Outubro 1. Na margem direita do Arroio Butuí, de nado. - 2. Além do Banhado de S. Borja. Ali estivemos até o dia 4. 5. No outro lado do Banhado de S. Borja. - 6. Neste dia fomos. ao Butuí, na sua barra, como não encontramos uma partida inimiga que ali fôra vista, retrogradamos... chovia. - 7. Acampamos no Povo de S. Borja, e ali estive até o dia 23, ocupado numa inquirição - 24. No Ivaí, aonde estava a divisão. - 25. No Capão de Butuí. - 26. No Butuí-chico. - 27. No pôrto da estância de Santa Rosa. - 28. No Ibicuí, Passo de S. Rosa e ali nos demoramos o dia 29 na passagem. -- 30. No capão da estância do tenente Olivério. - Na margem esquerda do Ibirapuită, Passo Guassú.

Novembro 1.º No Pai-passo. 2. Na tapera de Inácio dos Santos Abreu, – 3. Em S. Diogo. Ali se achava o Regimento da Ilha. - 4. No acampamento do Ibirapuitã, aonde estava o exército, Ali estivemos até 20 de dezembro.

Dezembro - 25. Marchou todo o exército e acampamos ao pé da estância do Cláudio. - 26. Saí para o Côrpo da Vanguarda, e acampamos ao pé da tapera do Cláudio, aonde se falhou o dia 27. - 28. Acampamos no campo de Juca Mingote. - 29. No Indahim, onde se falhou o dia 30. - 31. A vanguarda marchou um quarto de légua sobre a frente, aonde se falhou o dia 1.º de janeiro de 1817. 


1817.

Janeiro 2. No Arroio Catalã. A vanguarda marchou às 6 da tarde para o Arapeí, chegou alí a 3, atacou o acampamento inimigo e voltou no mesmo dia para Catalã, aonde chegou às 7 da tarde. No dia 4 houve nesse lugar a batalha de Catalã, e falhou-se o dia 5. - 6. Num dos galhos do Arroio Catalã, aonde se falhou os dias 7. 8. 9 e 10. - 11. Na barra do Catală, aonde se falhou os dias 12, 13, 14 e 15. - 16. No Suaraim, no Passo do Lageado. Dêste lugar saí em diligência para Pôrto Alegre a 29 e fui pernoitar na estância de João dos Santos Abreu. 30. No porto da estância de Joaquim Luiz - 31. Na estância de capitão Brito.
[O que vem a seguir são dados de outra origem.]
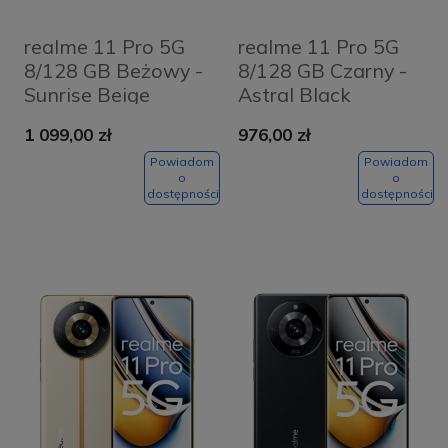
realme 11 Pro 5G
realme 11 Pro 5G
8/128 GB Beżowy -
8/128 GB Czarny -
Sunrise Beige
Astral Black
1 099,00 zł
976,00 zł
Powiadom
Powiadom
o
o
dostępności
dostępności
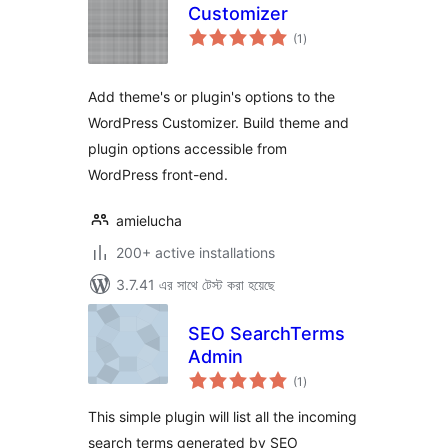
Customizer
total
(1
)
ratings
Add theme's or plugin's options to the
WordPress Customizer. Build theme and
plugin options accessible from
WordPress front-end.
amielucha
200+ active installations
3.7.41 এর সাথে টেস্ট করা হয়েছে
SEO SearchTerms
Admin
total
(1
)
ratings
This simple plugin will list all the incoming
search terms generated by SEO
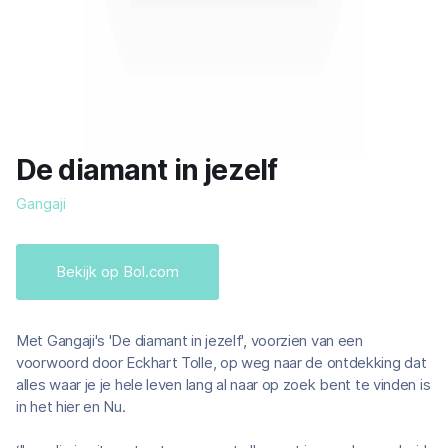
De diamant in jezelf
Gangaji
Bekijk op Bol.com
Met Gangaji's 'De diamant in jezelf', voorzien van een
voorwoord door Eckhart Tolle, op weg naar de ontdekking dat
alles waar je je hele leven lang al naar op zoek bent te vinden is
in het hier en Nu.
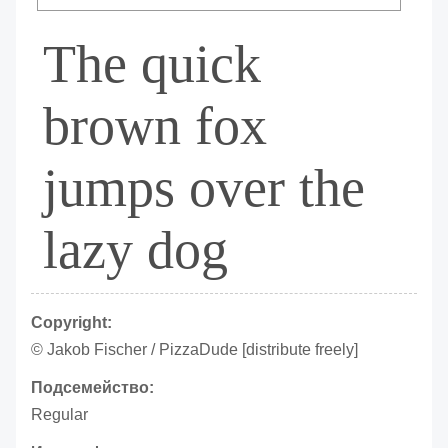
The quick
brown fox
jumps over the
lazy dog
Copyright:
© Jakob Fischer / PizzaDude [distribute freely]
Подсемейство:
Regular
Fevereiro 1. Na estância do tenente-coronel Antônio Pinto. - 2. Na estància de S. João. - 3. Pernoitei nos Morais. - 4. Na Cachoeira. - 5. Em Rio Pardo. - Embarquei para Porto Alegre. - 8. Em Porto Alegre, aonde estive até o dia 3 de março, e embarcando com tropa para o Rio Pardo, ali cheguei no dia 11.
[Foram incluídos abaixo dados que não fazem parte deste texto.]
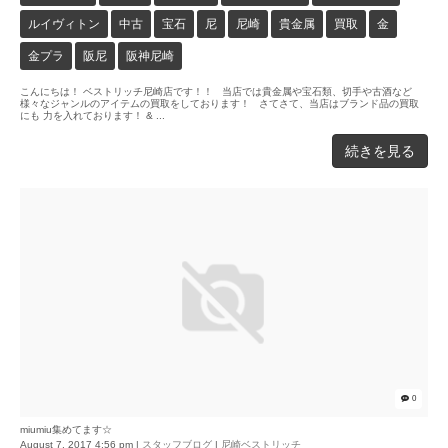
ルイヴィトン
中古
宝石
尼
尼崎
貴金属
買取
金
金プラ
阪尼
阪神尼崎
こんにちは！ ベストリッチ尼崎店です！！ 当店では貴金属や宝石類、切手や古酒など
様々なジャンルのアイテムの買取をしております！ さてさて、当店はブランド品の買取
にも 力を入れております！ & ...
続きを見る
0
miumiu集めてます☆
August 7, 2017 4:56 pm
|
スタッフブログ
|
尼崎ベストリッチ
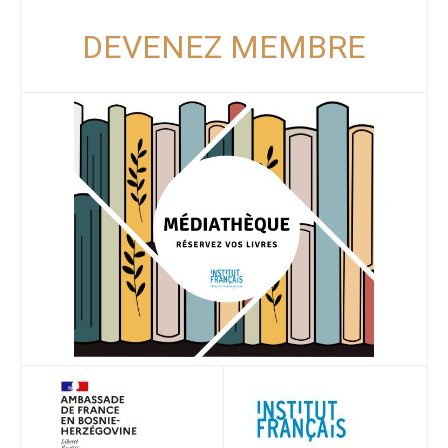
DEVENEZ MEMBRE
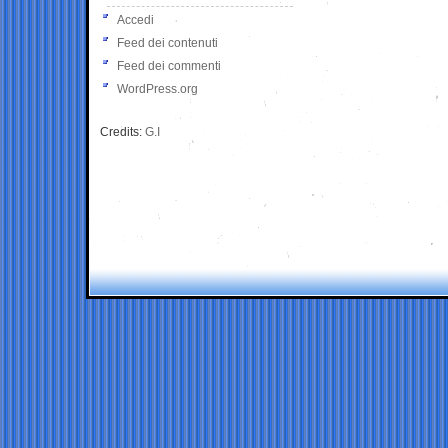
Accedi
Feed dei contenuti
Feed dei commenti
WordPress.org
Credits:
G.I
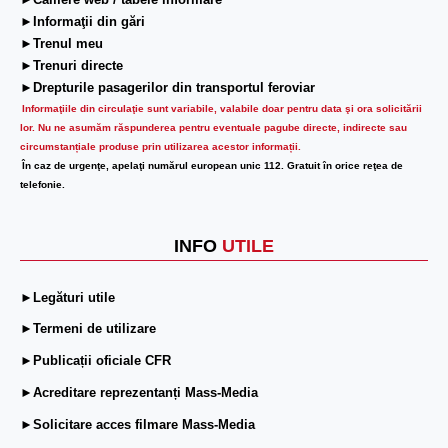
►Camere web / tabele informare
►Informaţii din gări
►Trenul meu
►Trenuri directe
►Drepturile pasagerilor din transportul feroviar
Informaţiile din circulaţie sunt variabile, valabile doar pentru data şi ora solicitării
lor.
Nu ne asumăm răspunderea pentru eventuale pagube directe, indirecte sau
circumstanțiale produse prin utilizarea acestor informații.
În caz de urgenţe, apelaţi numărul european unic 112. Gratuit în orice reţea de
telefonie.
INFO
UTILE
►Legături utile
►Termeni de utilizare
►Publicații oficiale CFR
►Acreditare reprezentanți Mass-Media
►Solicitare acces filmare Mass-Media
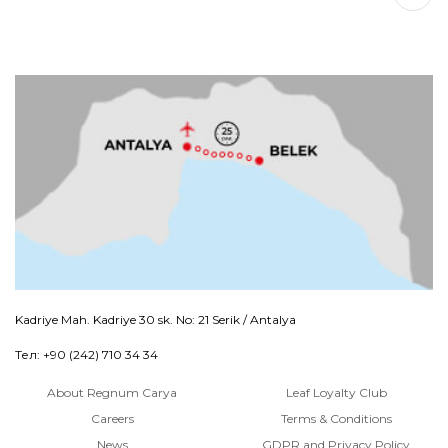
Kadriye Mah. Kadriye 30 sk. No: 21 Serik / Antalya
Тел: +90 (242) 710 34 34
About Regnum Carya
Leaf Loyalty Club
Careers
Terms & Conditions
News
GDPR and Privacy Policy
Março 15. Saimos de Rio Pardo e acampamos no Capão da Vendinha do Arroio das Pedras. -16. No Butucaraí. Passo da Ponte. - 17. No Passo de S. Lourenço no Jacuí, 18. Em Santa Bárbara. - 19. Na estância do Corcundinha. - 20. No Arroio da estância do capitão Freire - 21. No ... de Luiz Machado - 22. Na estância do Padre João de Almeida. - 23. No Vacacaí, estância do coronel Pinto. - 24. No pôrto velho do Batoví. -- 25. No Passo de S. Borja. - 26. No Capão do Severo. - 27. Na Guarda da Conceição, donde se falhou o dia 28, por quebrar-se o eixo do carro. 29. Acampamos no pôrto de Joaquim Luiz. - 30. Na Estância do Tulio. 31. No campo de Juca Mingote.
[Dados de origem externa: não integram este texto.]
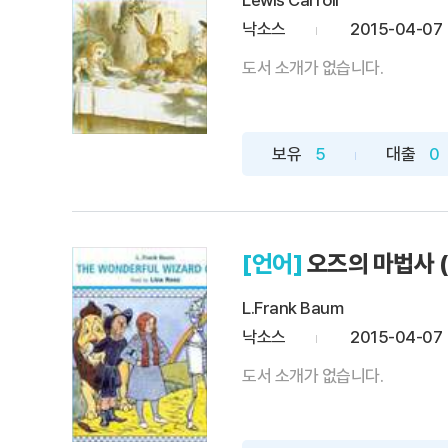
Lewis Carroll
낙소스
2015-04-07
도서 소개가 없습니다.
보유
5
대출
0
[언어]
오즈의 마법사 (T
L.Frank Baum
낙소스
2015-04-07
도서 소개가 없습니다.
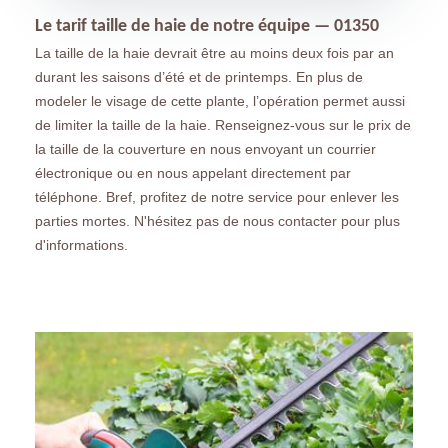
Le tarif taille de haie de notre équipe — 01350
La taille de la haie devrait être au moins deux fois par an
durant les saisons d’été et de printemps. En plus de
modeler le visage de cette plante, l’opération permet aussi
de limiter la taille de la haie. Renseignez-vous sur le prix de
la taille de la couverture en nous envoyant un courrier
électronique ou en nous appelant directement par
téléphone. Bref, profitez de notre service pour enlever les
parties mortes. N'hésitez pas de nous contacter pour plus
d'informations.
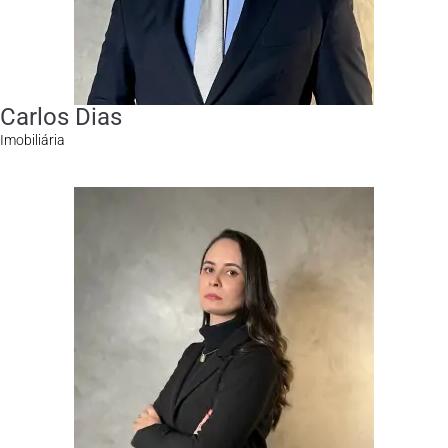
Carlos Dias
Imobiliária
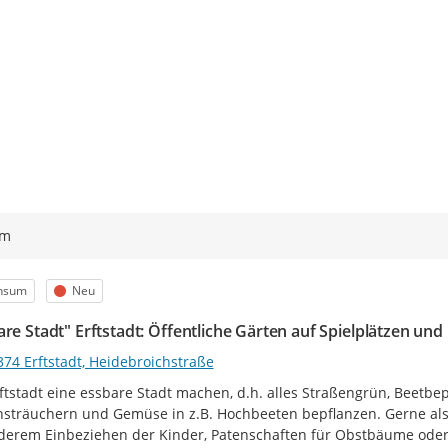
ym
egorie
Status
nsum
Neu
are Stadt" Erftstadt: Öffentliche Gärten auf Spielplätzen u
374 Erftstadt, Heidebroichstraße
ftstadt eine essbare Stadt machen, d.h. alles Straßengrün, Beetbe
sträuchern und Gemüse in z.B. Hochbeeten bepflanzen. Gerne als
erem Einbeziehen der Kinder, Patenschaften für Obstbäume oder 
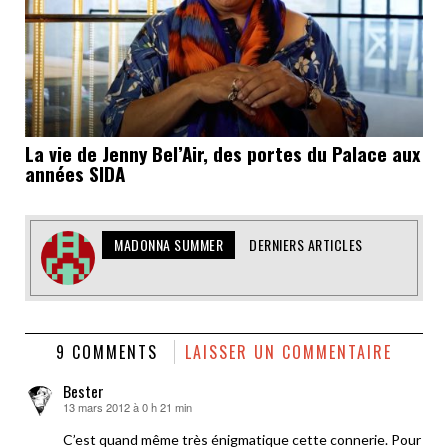
La vie de Jenny Bel’Air, des portes du Palace aux
années SIDA
MADONNA SUMMER
DERNIERS ARTICLES
9 COMMENTS
LAISSER UN COMMENTAIRE
Bester
13 mars 2012 à 0 h 21 min
dit :
C’est quand même très énigmatique cette connerie. Pour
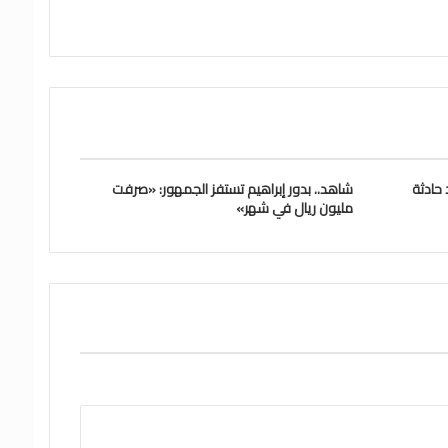
حادثة
شاهد.. بدور إبراهيم تستفز الجمهور: «صرفت
مليون ريال في شهر»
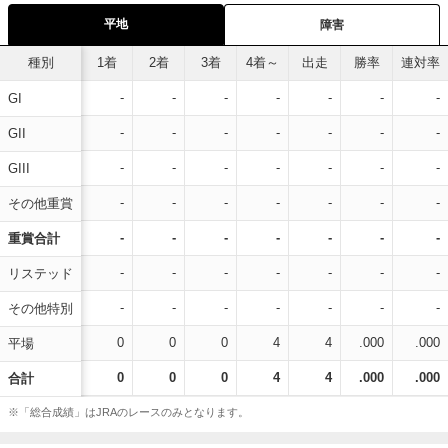
平地
障害
種別
1着
2着
3着
4着～
出走
勝率
連対率
-
-
-
-
-
-
-
GI
-
-
-
-
-
-
-
GII
-
-
-
-
-
-
-
GIII
-
-
-
-
-
-
-
その他重賞
-
-
-
-
-
-
-
重賞合計
-
-
-
-
-
-
-
リステッド
-
-
-
-
-
-
-
その他特別
0
0
0
4
4
.000
.000
平場
0
0
0
4
4
.000
.000
合計
※「総合成績」はJRAのレースのみとなります。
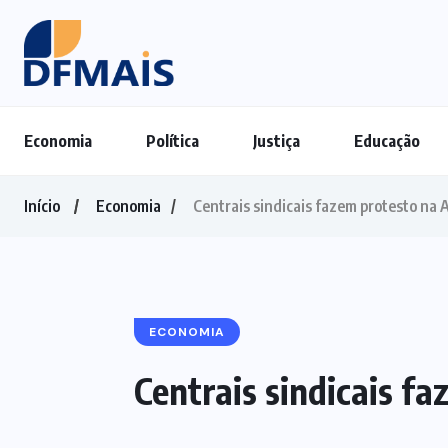
Economia
Política
Justiça
Educação
Início
Economia
Centrais sindicais fazem protesto na 
ECONOMIA
Centrais sindicais fa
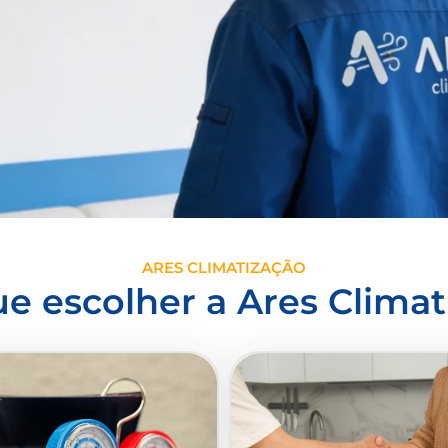
ARES CLIMATIZAÇÃO
ue escolher a Ares Climat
Abril 1. No acampamento do exército no Suaraim, aonde estivemos até 20 de março de 1818, e a 21, marchando o exército, saí daquele acampamento com a tropa comandada pelo coronel Abreu, e acampamos no Arroio Sarandi.


1818.

Março 22. Nas pontas do Sarandi. - 23. No Arroio do Areal, estância do Guarda-mor. - 24. No Capão do Tigre, estância de Joaquim Pôrto. ---- 25. Nas pontas do Nhanduí, onde se falhou o dia 16, por chover. -- 27. No capão da estância de Gaspar Nunes. - 28. Na capela de Alegrete. Saí dêste lugar para Porto Alegre em diligência no dia 3 de junho e fui pernoitar na estância do Dornellas.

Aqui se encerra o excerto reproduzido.